One sunny, hot afternoon an aboriginal man was out hunting
for some food to feed his family and friends. He went out into the clear blue water so that it was just above his ankles. He looked from left to right, here and there, but there was no sign of a splash, or any sign of food he could catch. A few minutes had passed but there was still no sign of any food.
Finally, he saw a fish; he waited for it to come a little closer before he would decide to spear it. He gradually lifted his spear behind his back (as though he was scratching it) then, when he thought it was the right time, he threw the spear at a forty-five degree angle, so that it would spear the fish right through the back.
Immediately, the wind started to change direction and so did the spear (taking after the wind). The wind kept on picking up speed. Suddenly, a whale came up to the surface to take a breath. It was a midnight blue in colour, enormous and about the size of a tennis court. The spear began to drop in height.

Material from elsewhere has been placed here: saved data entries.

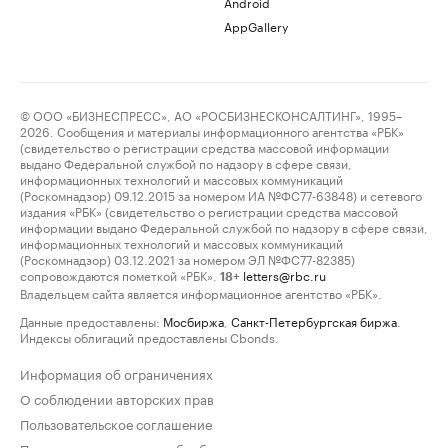
Android
AppGallery
© ООО «БИЗНЕСПРЕСС», АО «РОСБИЗНЕСКОНСАЛТИНГ», 1995–
2026. Сообщения и материалы информационного агентства «РБК»
(свидетельство о регистрации средства массовой информации
выдано Федеральной службой по надзору в сфере связи,
информационных технологий и массовых коммуникаций
(Роскомнадзор) 09.12.2015 за номером ИА №ФС77-63848) и сетевого
издания «РБК» (свидетельство о регистрации средства массовой
информации выдано Федеральной службой по надзору в сфере связи,
информационных технологий и массовых коммуникаций
(Роскомнадзор) 03.12.2021 за номером ЭЛ №ФС77-82385)
сопровождаются пометкой «РБК».
letters@rbc.ru
18+
Владельцем сайта является информационное агентство «РБК».
Данные предоставлены:
Мосбиржа
,
Санкт-Петербургская биржа
.
Индексы облигаций предоставлены Cbonds.
Информация об ограничениях
О соблюдении авторских прав
Пользовательское соглашение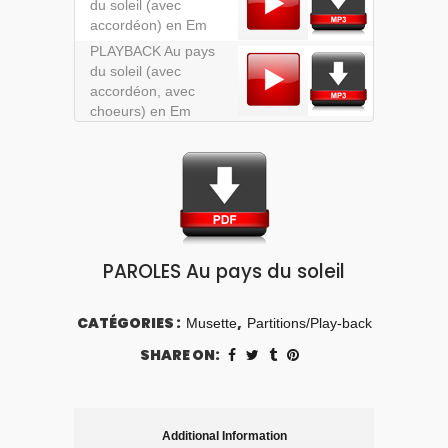
du soleil (avec
accordéon) en Em
PLAYBACK Au pays
du soleil (avec
accordéon, avec
choeurs) en Em
PAROLES Au pays du soleil
CATÉGORIES :
,
Musette
Partitions/Play-back
SHARE ON:
Additional Information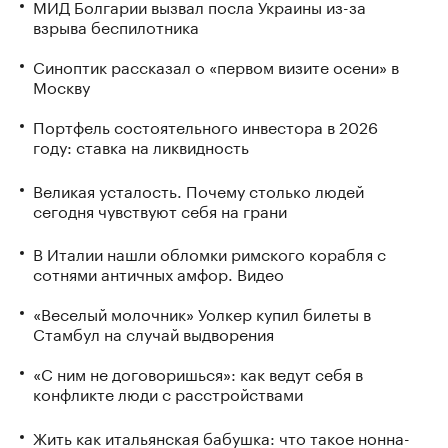
МИД Болгарии вызвал посла Украины из-за
взрыва беспилотника
Синоптик рассказал о «первом визите осени» в
Москву
Портфель состоятельного инвестора в 2026
году: ставка на ликвидность
Великая усталость. Почему столько людей
сегодня чувствуют себя на грани
В Италии нашли обломки римского корабля с
сотнями античных амфор. Видео
«Веселый молочник» Уолкер купил билеты в
Стамбул на случай выдворения
«С ним не договоришься»: как ведут себя в
конфликте люди с расстройствами
Жить как итальянская бабушка: что такое нонна-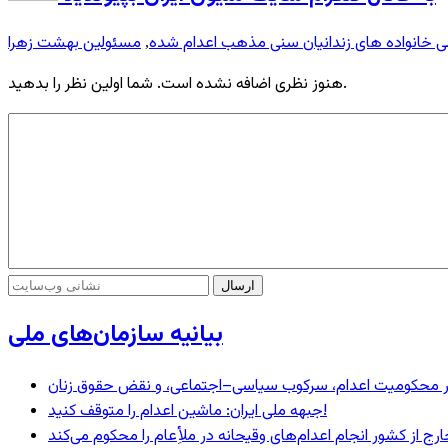
ی خانواده های زندانیان سنی مذهب اعدام شده
مسئولین بهشت زهرا
,
هنوز نظری اضافه نشده است. شما اولین نظر را بدهید.
بیانیه سازمان‌های ملی
– در محکومیت اعدام، سرکوب سیاسی–اجتماعی، و نقض حقوق زنان
جبهه ملی ایران: ماشین اعدام را متوقف کنید!
رج از کشور انجام اعدام‌های وقیحانه در ملأِعام را محکوم می‌کند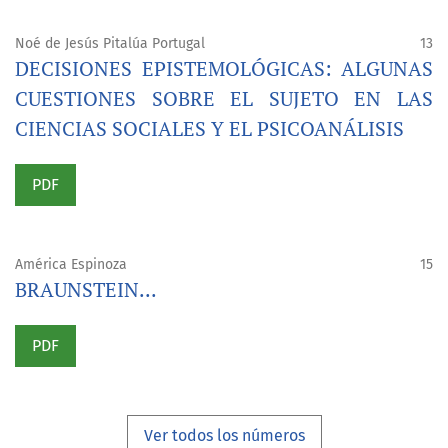
Noé de Jesús Pitalúa Portugal
13
DECISIONES EPISTEMOLÓGICAS: ALGUNAS
CUESTIONES SOBRE EL SUJETO EN LAS
CIENCIAS SOCIALES Y EL PSICOANÁLISIS
PDF
América Espinoza
15
BRAUNSTEIN...
PDF
Ver todos los números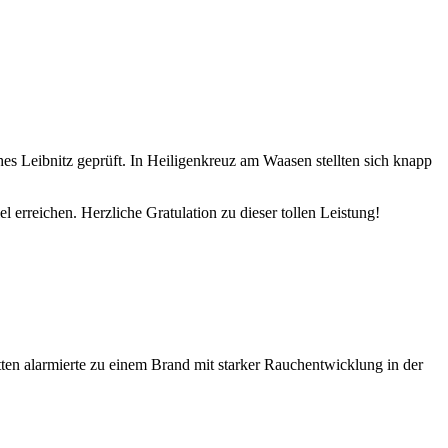
es Leibnitz geprüft. In Heiligenkreuz am Waasen stellten sich knapp
l erreichen. Herzliche Gratulation zu dieser tollen Leistung!
ten alarmierte zu einem Brand mit starker Rauchentwicklung in der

Then, all at once the spear speared the whale right in the back. The whale felt a shot of pain run down through the middle of its spine. The whale cried in agony and pain as though it were dying or being eaten by a sea serpent. The man knew that the whale was in trouble. he dived into the water and swam as fast as lightning toward the troubled whale. At first it was difficult to free the spear from the whale's back.
The whale was splashing around in the water. The man tried to calm it down but it did not seem to work. Finally, the man freed the spear from the whale. As he took it out of the whale's back, it started to rain. After a while the man realised the water was coming out of the hole the spear made in the whale's back. That is how the whale got its blowhole.